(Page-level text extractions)
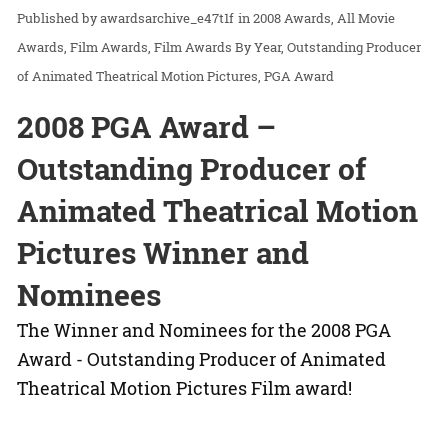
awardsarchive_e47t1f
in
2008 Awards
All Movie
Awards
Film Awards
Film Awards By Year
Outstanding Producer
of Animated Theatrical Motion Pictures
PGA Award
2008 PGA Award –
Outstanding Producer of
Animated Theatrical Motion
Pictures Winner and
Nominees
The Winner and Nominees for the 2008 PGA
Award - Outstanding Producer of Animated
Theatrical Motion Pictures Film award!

* * *

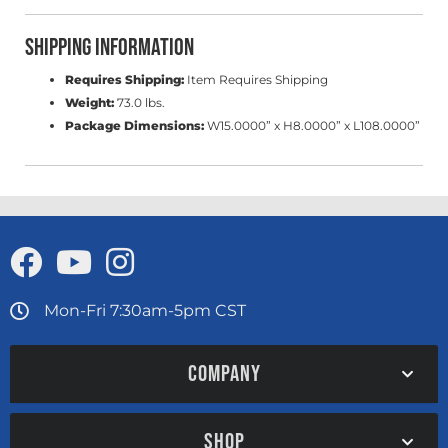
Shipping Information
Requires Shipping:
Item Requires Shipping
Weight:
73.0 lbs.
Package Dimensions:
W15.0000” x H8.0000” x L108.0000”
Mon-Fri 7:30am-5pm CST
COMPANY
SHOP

> **What the task asks**
Your task is to copy every line in the entries that holds the string "Shipping".

> **Response**
Shipping Information
Requires Shipping:
Item Requires Shipping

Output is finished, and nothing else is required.